[Data excerpts]

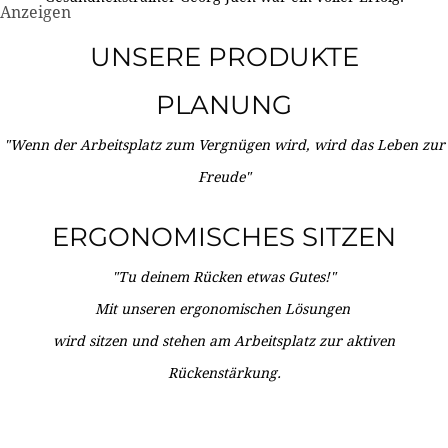
Anzeigen
UNSERE PRODUKTE
PLANUNG
"Wenn der Arbeitsplatz zum Vergnügen wird, wird das Leben zur
Freude"
ERGONOMISCHES SITZEN
"Tu deinem Rücken etwas Gutes!"
Mit unseren ergonomischen Lösungen
wird sitzen und stehen am Arbeitsplatz zur aktiven
Rückenstärkung.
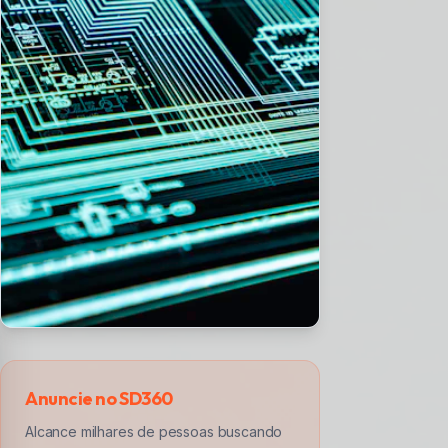
Anuncie no SD360
Alcance milhares de pessoas buscando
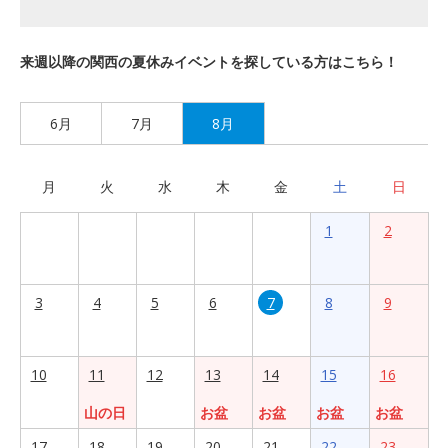
来週以降の関西の夏休みイベントを探している方はこちら！
6月
7月
8月
月
火
水
木
金
土
日
1
2
3
4
5
6
7
8
9
10
11
12
13
14
15
16
山の日
お盆
お盆
お盆
お盆
17
18
19
20
21
22
23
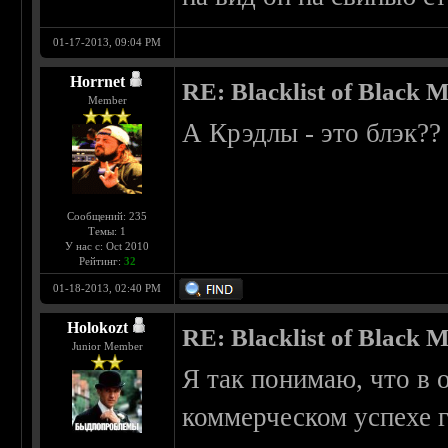
01-17-2013, 09:04 PM
Horrnet
RE: Blacklist of Black M
Member
А Крэдлы - это блэк??
Сообщений: 235
Темы: 1
У нас с: Oct 2010
Рейтинг:
32
01-18-2013, 02:40 PM
Holokozt
RE: Blacklist of Black M
Junior Member
Я так понимаю, что в 
коммерческом успехе г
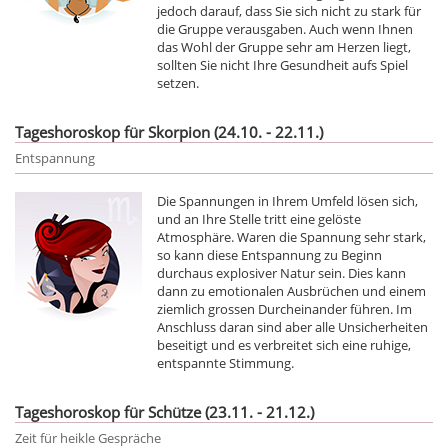
jedoch darauf, dass Sie sich nicht zu stark für
die Gruppe verausgaben. Auch wenn Ihnen
das Wohl der Gruppe sehr am Herzen liegt,
sollten Sie nicht Ihre Gesundheit aufs Spiel
setzen.
Tageshoroskop für Skorpion (24.10. - 22.11.)
Entspannung
Die Spannungen in Ihrem Umfeld lösen sich,
und an Ihre Stelle tritt eine gelöste
Atmosphäre. Waren die Spannung sehr stark,
so kann diese Entspannung zu Beginn
durchaus explosiver Natur sein. Dies kann
dann zu emotionalen Ausbrüchen und einem
ziemlich grossen Durcheinander führen. Im
Anschluss daran sind aber alle Unsicherheiten
beseitigt und es verbreitet sich eine ruhige,
entspannte Stimmung.
Tageshoroskop für Schütze (23.11. - 21.12.)
Zeit für heikle Gespräche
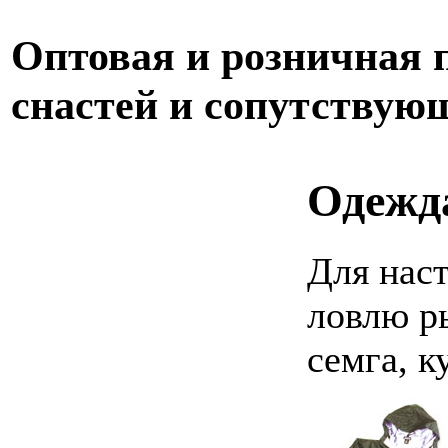
Оптовая и розничная
снастей и сопутствую
Одежд
Для нас
ловлю р
семга, к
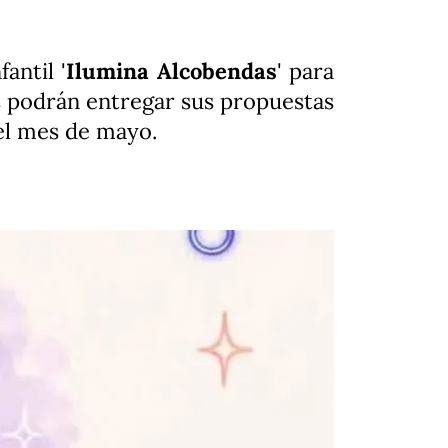
antil '
Ilumina Alcobendas
' para
os podrán entregar sus propuestas
del mes de mayo.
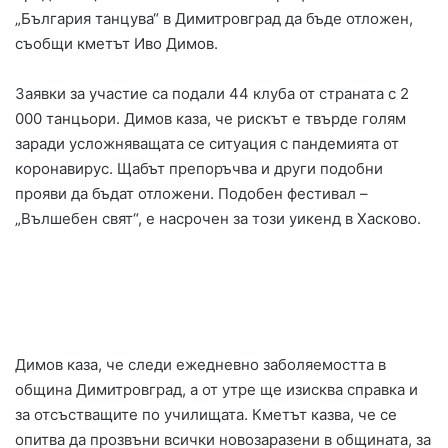
„България танцува“ в Димитровград да бъде отложен,
съобщи кметът Иво Димов.
Заявки за участие са подали 44 клуба от страната с 2
000 танцьори. Димов каза, че рискът е твърде голям
заради усложняващата се ситуация с пандемията от
коронавирус. Щабът препоръчва и други подобни
прояви да бъдат отложени. Подобен фестивал –
„Вълшебен свят“, е насрочен за този уикенд в Хасково.
Димов каза, че следи ежедневно заболяемостта в
община Димитровград, а от утре ще изисква справка и
за отсъстващите по училищата. Кметът казва, че се
опитва да прозвъни всички новозаразени в общината, за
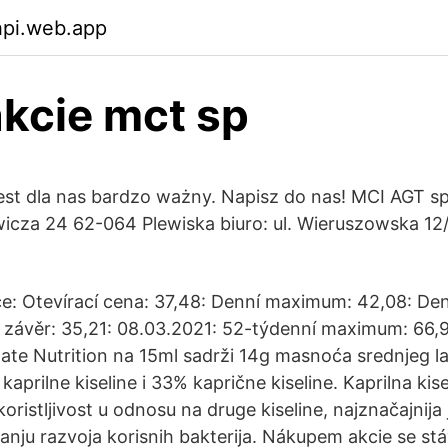
hpi.web.app
kcie mct sp
est dla nas bardzo ważny. Napisz do nas! MCI AGT sp. 
icza 24 62-064 Plewiska biuro: ul. Wieruszowska 12
e: Otevírací cena: 37,48: Denní maximum: 42,08: De
 závěr: 35,21: 08.03.2021: 52-týdenní maximum: 66,9
e Nutrition na 15ml sadrži 14g masnoća srednjeg lan
aprilne kiseline i 33% kaprične kiseline. Kaprilna kis
oristljivost u odnosu na druge kiseline, najznačajnija 
canju razvoja korisnih bakterija. Nákupem akcie se st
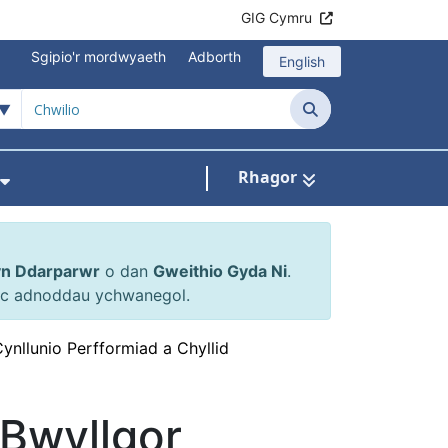
GIG Cymru
Sgipio'r mordwyaeth
Adborth
English
Chwilio
Rhagor
en ar gyfer Atgyfeiriadau a Cheisiadau
Dangos isddewislen ar gyfer Gweithio Gyd
yn Ddarparwr
o dan
Gweithio Gyda Ni
.
 ac adnoddau ychwanegol.
ynllunio Perfformiad a Chyllid
-Bwyllgor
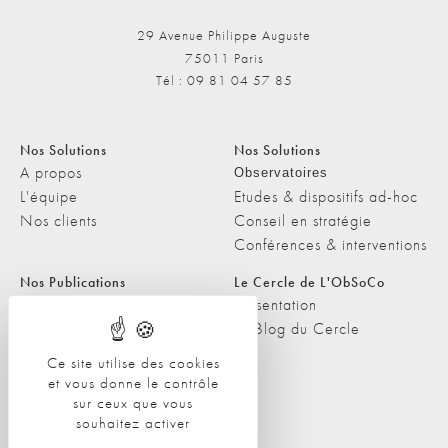
29 Avenue Philippe Auguste
75011 Paris
Tél : 09 81 04 57 85
Nos Solutions
Nos Solutions
A propos
Observatoires
L'équipe
Etudes & dispositifs ad-hoc
Nos clients
Conseil en stratégie
Conférences & interventions
Nos Publications
Le Cercle de L'ObSoCo
Nos Publications
Présentation
Les Podcasts de L'ObSoCo
Le Blog du Cercle
L'ObSoCo dans les médias
Ce site utilise des cookies
et vous donne le contrôle
Contacts
sur ceux que vous
Nous contacter
souhaitez activer
Nous rejoindre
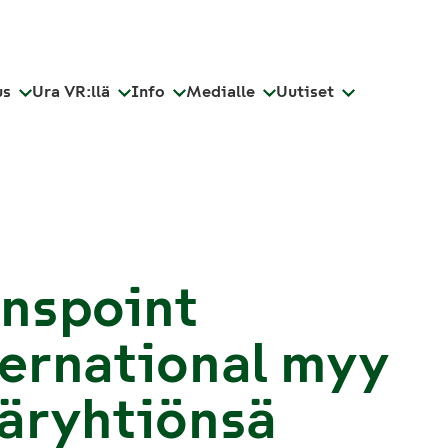
us
Ura VR:llä
Info
Medialle
Uutiset
anspoint
ernational myy
äryhtiönsä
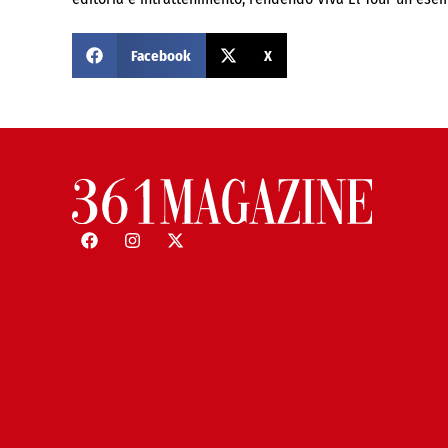
Facebook
X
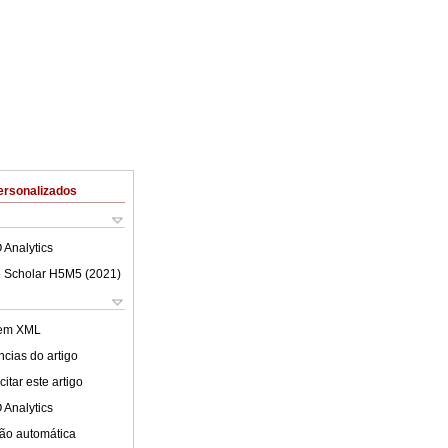
ersonalizados
 Analytics
 Scholar H5M5 (
2021
)
 em XML
cias do artigo
itar este artigo
 Analytics
ão automática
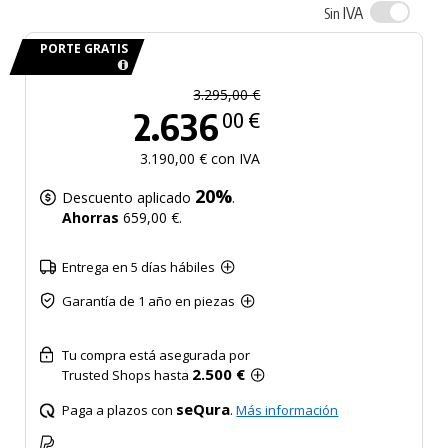
IVA
Sin
PORTE GRATIS
3.295,00 €
2.636
00 €
3.190,00 € con IVA
20%
Descuento aplicado
.
Ahorras
659,00 €.
Entrega en 5 días hábiles
Garantía de 1 año en piezas
Tu compra está asegurada por
2.500 €
Trusted Shops hasta
seQura
Paga a plazos con
.
Más información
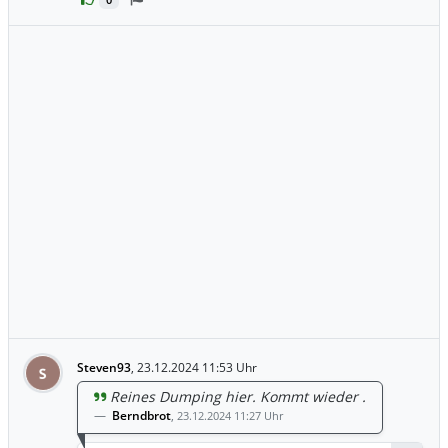
0
Steven93
,
23.12.2024 11:53 Uhr
S
Reines Dumping hier. Kommt wieder .
Berndbrot
,
23.12.2024 11:27 Uhr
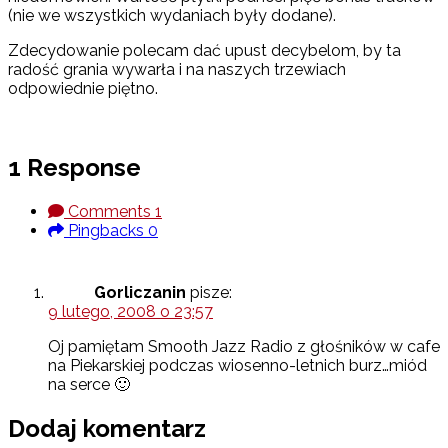
(nie we wszystkich wydaniach były dodane).
Zdecydowanie polecam dać upust decybelom, by ta
radość grania wywarła i na naszych trzewiach
odpowiednie piętno.
1 Response
Comments
1
Pingbacks
0
Gorliczanin
pisze:
9 lutego, 2008 o 23:57
Oj pamiętam Smooth Jazz Radio z głośników w cafe
na Piekarskiej podczas wiosenno-letnich burz…miód
na serce 🙂
Dodaj komentarz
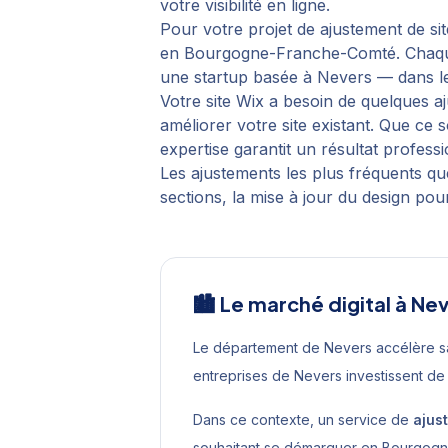
votre visibilité en ligne.
Pour votre projet de
ajustement de sit
en
Bourgogne-Franche-Comté
. Chaq
une startup basée à
Nevers
— dans le
Votre site Wix a besoin de quelques a
améliorer votre site existant. Que ce
expertise garantit un résultat professi
Les ajustements les plus fréquents qu
sections, la mise à jour du design pour
🏙️ Le marché digital à
Nev
Le département de Nevers accélère s
entreprises de Nevers investissent de
Dans ce contexte, un service de
ajus
souhaitant se démarquer en
Bourgogn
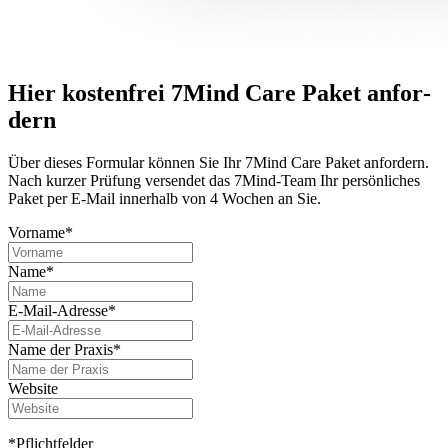
Hier kostenfrei 7Mind Care Paket anfor­
dern
Über dieses For­mu­lar können Sie Ihr 7Mind Care Paket anfor­dern.
Nach kurzer Prü­fung versendet das 7Mind-Team Ihr per­sön­li­ches
Paket per E-Mail innerhalb von 4 Wochen an Sie.
Vorname*
Name*
E-Mail-Adresse*
Name der Praxis*
Website
*Pflichtfelder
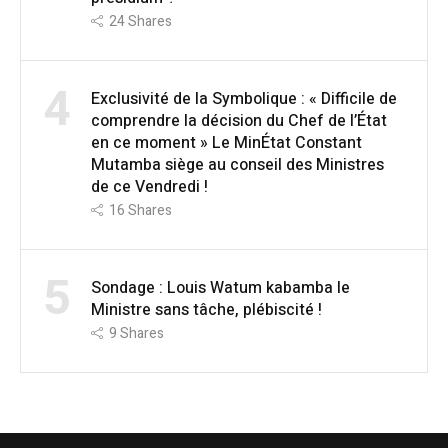
24
Shares
4
Exclusivité de la Symbolique : « Difficile de
comprendre la décision du Chef de l’État
en ce moment » Le MinÉtat Constant
Mutamba siège au conseil des Ministres
de ce Vendredi !
16
Shares
5
Sondage : Louis Watum kabamba le
Ministre sans tâche, plébiscité !
9
Shares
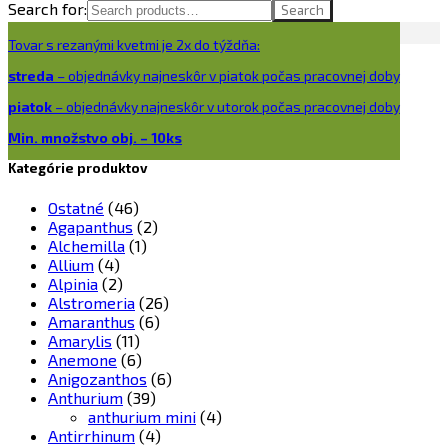
Search for:
Search
Tovar s rezanými kvetmi je 2x do týždňa:
streda
– objednávky najneskôr v piatok počas pracovnej doby
piatok
– objednávky najneskôr v utorok počas pracovnej doby
Min. množstvo obj. – 10ks
Kategórie produktov
Ostatné
(46)
Agapanthus
(2)
Alchemilla
(1)
Allium
(4)
Alpinia
(2)
Alstromeria
(26)
Amaranthus
(6)
Amarylis
(11)
Anemone
(6)
Anigozanthos
(6)
Anthurium
(39)
anthurium mini
(4)
Antirrhinum
(4)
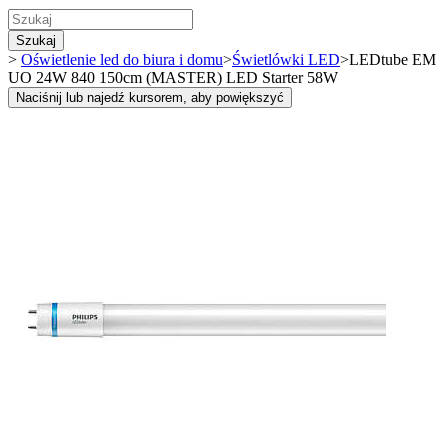
Szukaj
>
Oświetlenie led do biura i domu
>
Świetlówki LED
>
LEDtube EM
UO 24W 840 150cm (MASTER) LED Starter 58W
Naciśnij lub najedź kursorem, aby powiększyć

[/Data excerpts]

Aim of the task: Which lines above include the word "Димов"? Show each one.

Reply to the exercise:
съобщи кметът Иво Димов.
000 танцьори. Димов каза, че рискът е твърде голям
Димов каза, че следи ежедневно заболяемостта в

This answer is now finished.